**** Data
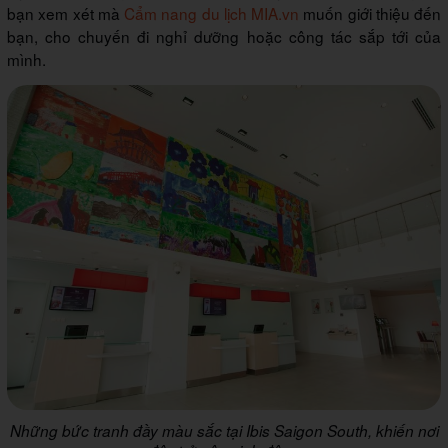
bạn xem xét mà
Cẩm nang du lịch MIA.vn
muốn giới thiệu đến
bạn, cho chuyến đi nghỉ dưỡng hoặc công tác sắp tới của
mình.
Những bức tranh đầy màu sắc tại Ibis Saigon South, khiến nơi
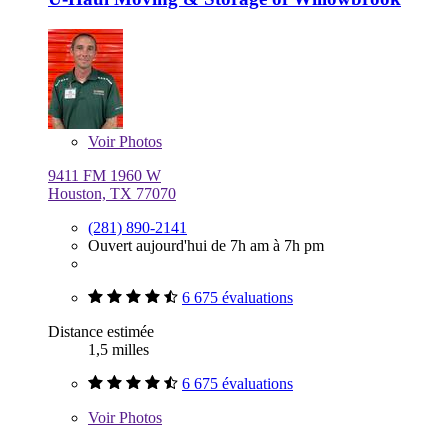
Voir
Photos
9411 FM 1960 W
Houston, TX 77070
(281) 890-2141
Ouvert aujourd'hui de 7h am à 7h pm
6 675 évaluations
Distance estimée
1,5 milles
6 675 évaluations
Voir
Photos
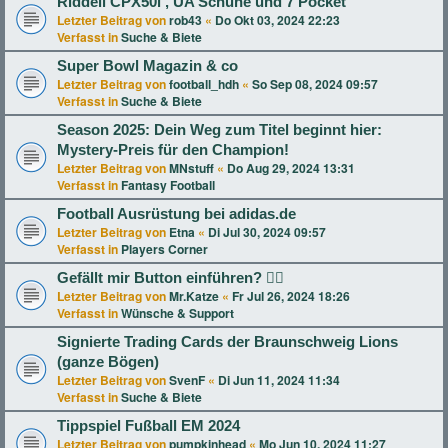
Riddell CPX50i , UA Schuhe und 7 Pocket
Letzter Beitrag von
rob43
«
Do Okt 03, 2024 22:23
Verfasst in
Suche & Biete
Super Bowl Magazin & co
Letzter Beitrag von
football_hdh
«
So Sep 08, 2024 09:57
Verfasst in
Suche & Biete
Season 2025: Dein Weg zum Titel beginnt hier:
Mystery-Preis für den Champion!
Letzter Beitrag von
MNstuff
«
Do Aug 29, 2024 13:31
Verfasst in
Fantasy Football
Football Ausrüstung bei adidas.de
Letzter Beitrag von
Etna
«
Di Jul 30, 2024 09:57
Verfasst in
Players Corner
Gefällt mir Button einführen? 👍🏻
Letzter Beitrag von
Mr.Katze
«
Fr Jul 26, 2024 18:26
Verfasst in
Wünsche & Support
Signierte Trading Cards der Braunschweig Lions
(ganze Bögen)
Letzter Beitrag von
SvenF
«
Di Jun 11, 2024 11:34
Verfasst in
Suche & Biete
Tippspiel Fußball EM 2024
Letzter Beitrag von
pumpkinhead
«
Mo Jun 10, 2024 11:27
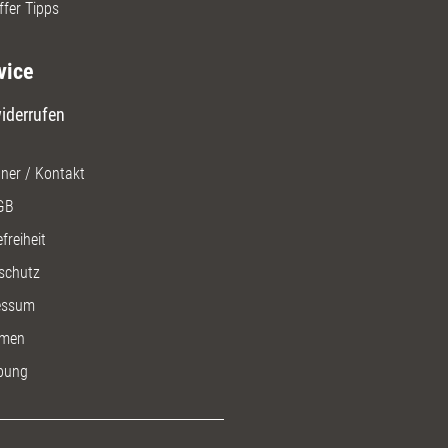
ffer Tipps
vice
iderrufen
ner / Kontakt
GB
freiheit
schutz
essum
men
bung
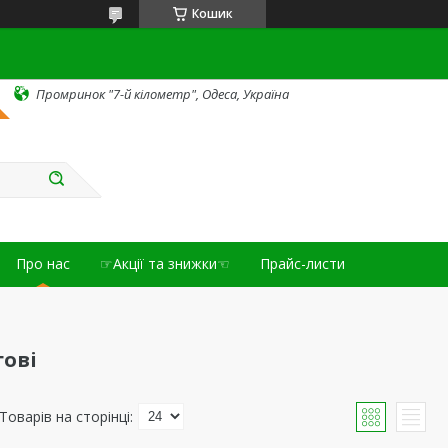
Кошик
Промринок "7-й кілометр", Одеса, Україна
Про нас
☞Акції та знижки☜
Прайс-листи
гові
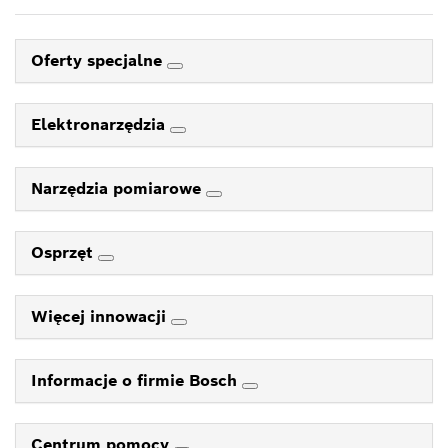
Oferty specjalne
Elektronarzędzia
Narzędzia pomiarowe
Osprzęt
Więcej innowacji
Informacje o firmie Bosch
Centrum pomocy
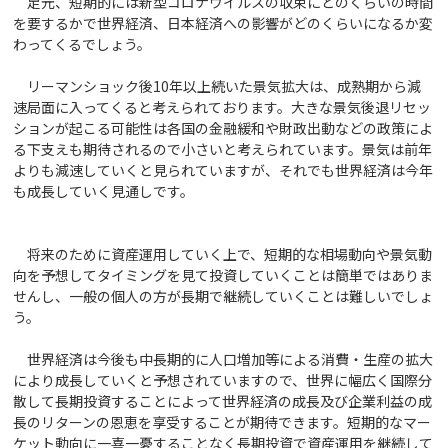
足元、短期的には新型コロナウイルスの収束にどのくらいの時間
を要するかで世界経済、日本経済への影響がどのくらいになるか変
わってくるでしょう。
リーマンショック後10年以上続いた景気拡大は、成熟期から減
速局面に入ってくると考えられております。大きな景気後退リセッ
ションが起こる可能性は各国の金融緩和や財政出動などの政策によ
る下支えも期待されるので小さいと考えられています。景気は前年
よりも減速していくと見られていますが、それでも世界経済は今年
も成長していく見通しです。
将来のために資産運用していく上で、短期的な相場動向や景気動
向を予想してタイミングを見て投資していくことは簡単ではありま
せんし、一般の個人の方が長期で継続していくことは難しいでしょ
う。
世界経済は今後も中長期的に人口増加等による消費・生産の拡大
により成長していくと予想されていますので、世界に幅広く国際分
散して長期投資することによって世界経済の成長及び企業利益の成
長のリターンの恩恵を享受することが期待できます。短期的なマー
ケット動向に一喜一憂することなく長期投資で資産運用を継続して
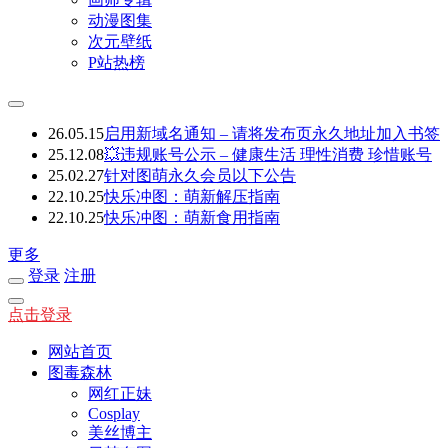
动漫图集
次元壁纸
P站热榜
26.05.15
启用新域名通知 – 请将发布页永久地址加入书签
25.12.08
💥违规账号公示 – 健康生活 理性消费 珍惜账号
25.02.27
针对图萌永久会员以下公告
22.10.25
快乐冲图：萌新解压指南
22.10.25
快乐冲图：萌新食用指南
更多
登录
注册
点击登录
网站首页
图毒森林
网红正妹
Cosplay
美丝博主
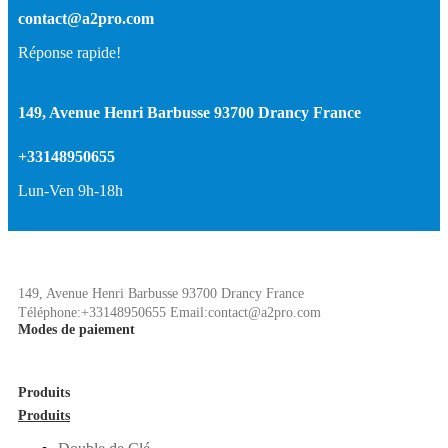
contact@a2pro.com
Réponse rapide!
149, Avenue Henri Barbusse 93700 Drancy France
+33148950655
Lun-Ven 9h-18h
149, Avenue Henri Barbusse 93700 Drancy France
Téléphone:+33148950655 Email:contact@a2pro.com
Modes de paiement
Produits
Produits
********
→ Task statement: Hand back the exact lines from the start of the entries to the line with "Fr Jul 26, 2024 18:26", both ends kept and pictures left out.

→ Task result:
bạn xem xét mà
Cẩm nang du lịch MIA.vn
muốn giới thiệu đến
bạn, cho chuyến đi nghỉ dưỡng hoặc công tác sắp tới của
mình.
Những bức tranh đầy màu sắc tại Ibis Saigon South, khiến nơi
Voir
Photos
9411 FM 1960 W
Houston, TX 77070
(281) 890-2141
Ouvert aujourd'hui de 7h am à 7h pm
6 675 évaluations
Distance estimée
1,5 milles
6 675 évaluations
Voir
Photos
Riddell CPX50i , UA Schuhe und 7 Pocket
Letzter Beitrag von
rob43
«
Do Okt 03, 2024 22:23
Verfasst in
Suche & Biete
Super Bowl Magazin & co
Letzter Beitrag von
football_hdh
«
So Sep 08, 2024 09:57
Verfasst in
Suche & Biete
Season 2025: Dein Weg zum Titel beginnt hier:
Mystery-Preis für den Champion!
Letzter Beitrag von
MNstuff
«
Do Aug 29, 2024 13:31
Verfasst in
Fantasy Football
Football Ausrüstung bei adidas.de
Letzter Beitrag von
Etna
«
Di Jul 30, 2024 09:57
Verfasst in
Players Corner
Gefällt mir Button einführen? 👍🏻
Letzter Beitrag von
Mr.Katze
«
Fr Jul 26, 2024 18:26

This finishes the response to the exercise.